> [Action item] A line below contains "A Limpeza de Calhas no Jardim das Fl", and a later one contains "gatoires, peuvent être". Repeat both, with every line between them, exactly.

[The input]

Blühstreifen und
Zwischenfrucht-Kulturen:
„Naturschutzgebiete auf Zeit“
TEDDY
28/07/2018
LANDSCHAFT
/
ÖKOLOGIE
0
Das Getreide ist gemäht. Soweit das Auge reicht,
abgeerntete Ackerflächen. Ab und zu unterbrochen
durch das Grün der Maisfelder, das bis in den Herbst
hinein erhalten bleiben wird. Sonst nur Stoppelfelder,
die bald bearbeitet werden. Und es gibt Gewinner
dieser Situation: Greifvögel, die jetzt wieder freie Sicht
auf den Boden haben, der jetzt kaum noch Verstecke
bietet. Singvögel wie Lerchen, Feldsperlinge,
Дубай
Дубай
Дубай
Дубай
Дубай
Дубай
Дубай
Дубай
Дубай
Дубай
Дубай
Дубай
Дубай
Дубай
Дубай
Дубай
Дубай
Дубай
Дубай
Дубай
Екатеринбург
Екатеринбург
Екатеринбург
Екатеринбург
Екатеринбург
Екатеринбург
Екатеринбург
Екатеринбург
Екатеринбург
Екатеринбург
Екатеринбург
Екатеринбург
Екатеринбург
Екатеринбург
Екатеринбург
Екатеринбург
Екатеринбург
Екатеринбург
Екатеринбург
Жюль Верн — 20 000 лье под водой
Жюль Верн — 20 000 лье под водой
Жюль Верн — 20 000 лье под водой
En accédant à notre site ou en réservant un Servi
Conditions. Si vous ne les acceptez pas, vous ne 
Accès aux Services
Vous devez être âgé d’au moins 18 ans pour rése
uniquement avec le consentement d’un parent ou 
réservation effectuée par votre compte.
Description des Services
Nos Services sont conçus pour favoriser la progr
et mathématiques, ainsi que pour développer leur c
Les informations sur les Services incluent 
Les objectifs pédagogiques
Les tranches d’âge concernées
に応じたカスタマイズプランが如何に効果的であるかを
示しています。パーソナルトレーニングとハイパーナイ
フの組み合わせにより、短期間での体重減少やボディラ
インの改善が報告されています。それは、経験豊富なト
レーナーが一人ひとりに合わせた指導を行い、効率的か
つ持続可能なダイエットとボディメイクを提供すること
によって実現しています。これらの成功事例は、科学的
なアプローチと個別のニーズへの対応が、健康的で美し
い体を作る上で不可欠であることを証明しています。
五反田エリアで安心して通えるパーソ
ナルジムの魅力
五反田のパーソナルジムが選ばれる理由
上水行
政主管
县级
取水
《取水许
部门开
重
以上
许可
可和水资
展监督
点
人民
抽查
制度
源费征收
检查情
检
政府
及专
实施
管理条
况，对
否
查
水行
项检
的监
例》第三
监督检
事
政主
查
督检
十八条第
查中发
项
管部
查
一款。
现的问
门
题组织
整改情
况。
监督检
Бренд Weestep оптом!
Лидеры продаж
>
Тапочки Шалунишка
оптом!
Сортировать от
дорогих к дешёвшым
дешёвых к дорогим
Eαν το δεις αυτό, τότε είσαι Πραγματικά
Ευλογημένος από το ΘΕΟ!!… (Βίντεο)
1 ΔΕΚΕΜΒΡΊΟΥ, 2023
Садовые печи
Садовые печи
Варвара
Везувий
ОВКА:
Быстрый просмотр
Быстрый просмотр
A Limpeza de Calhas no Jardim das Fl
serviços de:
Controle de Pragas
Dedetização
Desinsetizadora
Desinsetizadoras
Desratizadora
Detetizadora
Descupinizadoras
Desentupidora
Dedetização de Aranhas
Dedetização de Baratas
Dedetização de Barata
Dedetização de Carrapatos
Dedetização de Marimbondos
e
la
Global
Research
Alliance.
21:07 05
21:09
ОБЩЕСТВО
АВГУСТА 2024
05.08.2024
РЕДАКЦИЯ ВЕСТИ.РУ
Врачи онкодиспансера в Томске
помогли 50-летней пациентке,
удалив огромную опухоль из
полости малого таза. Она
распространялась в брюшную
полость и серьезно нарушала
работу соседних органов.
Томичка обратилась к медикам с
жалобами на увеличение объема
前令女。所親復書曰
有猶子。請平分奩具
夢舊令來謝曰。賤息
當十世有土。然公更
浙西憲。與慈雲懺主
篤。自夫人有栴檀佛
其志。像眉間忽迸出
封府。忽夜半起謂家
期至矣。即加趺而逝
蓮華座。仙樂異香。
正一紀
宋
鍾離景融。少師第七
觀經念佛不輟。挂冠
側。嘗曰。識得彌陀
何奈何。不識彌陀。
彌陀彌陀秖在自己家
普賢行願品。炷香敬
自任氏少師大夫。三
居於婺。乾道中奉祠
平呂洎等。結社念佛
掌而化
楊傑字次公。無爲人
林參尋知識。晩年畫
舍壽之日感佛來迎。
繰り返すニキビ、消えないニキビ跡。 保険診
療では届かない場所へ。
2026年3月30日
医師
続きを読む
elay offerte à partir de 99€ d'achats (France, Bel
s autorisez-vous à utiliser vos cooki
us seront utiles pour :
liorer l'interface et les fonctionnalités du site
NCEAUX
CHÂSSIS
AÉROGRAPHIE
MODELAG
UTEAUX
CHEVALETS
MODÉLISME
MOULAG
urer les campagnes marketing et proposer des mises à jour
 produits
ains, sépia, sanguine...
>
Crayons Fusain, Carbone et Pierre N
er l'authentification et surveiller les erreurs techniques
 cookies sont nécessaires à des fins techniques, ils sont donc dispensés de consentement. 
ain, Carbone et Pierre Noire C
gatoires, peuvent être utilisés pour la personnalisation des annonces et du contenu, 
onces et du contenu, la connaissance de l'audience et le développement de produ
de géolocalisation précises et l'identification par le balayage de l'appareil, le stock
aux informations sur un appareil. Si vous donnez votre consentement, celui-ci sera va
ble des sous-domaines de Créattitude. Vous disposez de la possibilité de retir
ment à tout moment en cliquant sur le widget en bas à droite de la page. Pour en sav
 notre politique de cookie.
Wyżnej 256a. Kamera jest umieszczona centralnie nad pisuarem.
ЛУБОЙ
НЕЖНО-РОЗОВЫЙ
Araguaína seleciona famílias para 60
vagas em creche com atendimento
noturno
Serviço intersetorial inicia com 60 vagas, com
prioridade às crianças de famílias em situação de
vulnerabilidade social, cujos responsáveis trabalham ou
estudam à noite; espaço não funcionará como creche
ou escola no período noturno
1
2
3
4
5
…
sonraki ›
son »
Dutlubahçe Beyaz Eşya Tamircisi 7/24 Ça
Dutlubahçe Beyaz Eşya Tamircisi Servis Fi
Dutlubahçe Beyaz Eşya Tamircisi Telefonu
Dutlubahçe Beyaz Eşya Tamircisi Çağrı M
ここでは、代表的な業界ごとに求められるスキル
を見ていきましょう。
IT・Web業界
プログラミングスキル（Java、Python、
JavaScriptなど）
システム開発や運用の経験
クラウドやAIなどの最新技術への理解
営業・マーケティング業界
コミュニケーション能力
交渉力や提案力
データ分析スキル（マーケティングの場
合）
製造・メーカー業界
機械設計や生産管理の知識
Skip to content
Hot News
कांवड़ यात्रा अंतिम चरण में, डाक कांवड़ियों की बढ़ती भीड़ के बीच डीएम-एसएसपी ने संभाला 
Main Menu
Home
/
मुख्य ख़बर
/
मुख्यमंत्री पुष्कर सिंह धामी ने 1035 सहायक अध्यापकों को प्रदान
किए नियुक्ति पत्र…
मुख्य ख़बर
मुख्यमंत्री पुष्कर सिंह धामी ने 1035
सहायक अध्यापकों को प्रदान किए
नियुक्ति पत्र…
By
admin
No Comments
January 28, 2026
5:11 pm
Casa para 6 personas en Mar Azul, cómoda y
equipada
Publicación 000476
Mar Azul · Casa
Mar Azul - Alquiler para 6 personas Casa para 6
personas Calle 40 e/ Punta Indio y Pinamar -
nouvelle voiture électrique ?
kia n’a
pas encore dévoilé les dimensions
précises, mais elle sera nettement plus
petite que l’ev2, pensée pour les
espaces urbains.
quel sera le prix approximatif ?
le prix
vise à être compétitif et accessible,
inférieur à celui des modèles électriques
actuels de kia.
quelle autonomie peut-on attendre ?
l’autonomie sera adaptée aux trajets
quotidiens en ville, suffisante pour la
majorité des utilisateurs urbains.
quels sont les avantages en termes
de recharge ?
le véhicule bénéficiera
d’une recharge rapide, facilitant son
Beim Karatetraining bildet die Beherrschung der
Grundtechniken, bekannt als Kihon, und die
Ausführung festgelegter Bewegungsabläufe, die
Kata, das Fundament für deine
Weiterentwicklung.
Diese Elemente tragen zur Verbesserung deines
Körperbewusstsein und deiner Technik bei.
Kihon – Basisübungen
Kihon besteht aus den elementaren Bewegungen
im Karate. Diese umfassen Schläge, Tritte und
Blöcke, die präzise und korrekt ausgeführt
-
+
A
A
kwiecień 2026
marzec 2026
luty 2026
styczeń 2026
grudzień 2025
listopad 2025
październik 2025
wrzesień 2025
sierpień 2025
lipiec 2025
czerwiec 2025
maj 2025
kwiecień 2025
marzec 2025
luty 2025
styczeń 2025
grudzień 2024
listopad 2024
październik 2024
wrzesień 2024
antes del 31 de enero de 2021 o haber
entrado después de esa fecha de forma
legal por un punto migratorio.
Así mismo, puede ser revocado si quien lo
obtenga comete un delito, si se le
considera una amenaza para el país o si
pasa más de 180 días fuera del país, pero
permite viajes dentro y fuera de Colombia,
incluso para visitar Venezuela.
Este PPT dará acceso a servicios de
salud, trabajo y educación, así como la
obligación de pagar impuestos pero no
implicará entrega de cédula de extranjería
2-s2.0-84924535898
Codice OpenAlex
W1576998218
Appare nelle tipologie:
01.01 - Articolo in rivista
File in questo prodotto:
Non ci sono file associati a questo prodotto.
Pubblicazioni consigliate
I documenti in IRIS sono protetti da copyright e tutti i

[/The input]

> [Output below]
A Limpeza de Calhas no Jardim das Fl
serviços de:
Controle de Pragas
Dedetização
Desinsetizadora
Desinsetizadoras
Desratizadora
Detetizadora
Descupinizadoras
Desentupidora
Dedetização de Aranhas
Dedetização de Baratas
Dedetização de Barata
Dedetização de Carrapatos
Dedetização de Marimbondos
e
la
Global
Research
Alliance.
21:07 05
21:09
ОБЩЕСТВО
АВГУСТА 2024
05.08.2024
РЕДАКЦИЯ ВЕСТИ.РУ
Врачи онкодиспансера в Томске
помогли 50-летней пациентке,
удалив огромную опухоль из
полости малого таза. Она
распространялась в брюшную
полость и серьезно нарушала
работу соседних органов.
Томичка обратилась к медикам с
жалобами на увеличение объема
前令女。所親復書曰
有猶子。請平分奩具
夢舊令來謝曰。賤息
當十世有土。然公更
浙西憲。與慈雲懺主
篤。自夫人有栴檀佛
其志。像眉間忽迸出
封府。忽夜半起謂家
期至矣。即加趺而逝
蓮華座。仙樂異香。
正一紀
宋
鍾離景融。少師第七
觀經念佛不輟。挂冠
側。嘗曰。識得彌陀
何奈何。不識彌陀。
彌陀彌陀秖在自己家
普賢行願品。炷香敬
自任氏少師大夫。三
居於婺。乾道中奉祠
平呂洎等。結社念佛
掌而化
楊傑字次公。無爲人
林參尋知識。晩年畫
舍壽之日感佛來迎。
繰り返すニキビ、消えないニキビ跡。 保険診
療では届かない場所へ。
2026年3月30日
医師
続きを読む
elay offerte à partir de 99€ d'achats (France, Bel
s autorisez-vous à utiliser vos cooki
us seront utiles pour :
liorer l'interface et les fonctionnalités du site
NCEAUX
CHÂSSIS
AÉROGRAPHIE
MODELAG
UTEAUX
CHEVALETS
MODÉLISME
MOULAG
urer les campagnes marketing et proposer des mises à jour
 produits
ains, sépia, sanguine...
>
Crayons Fusain, Carbone et Pierre N
er l'authentification et surveiller les erreurs techniques
 cookies sont nécessaires à des fins techniques, ils sont donc dispensés de consentement. 
ain, Carbone et Pierre Noire C
gatoires, peuvent être utilisés pour la personnalisation des annonces et du contenu, 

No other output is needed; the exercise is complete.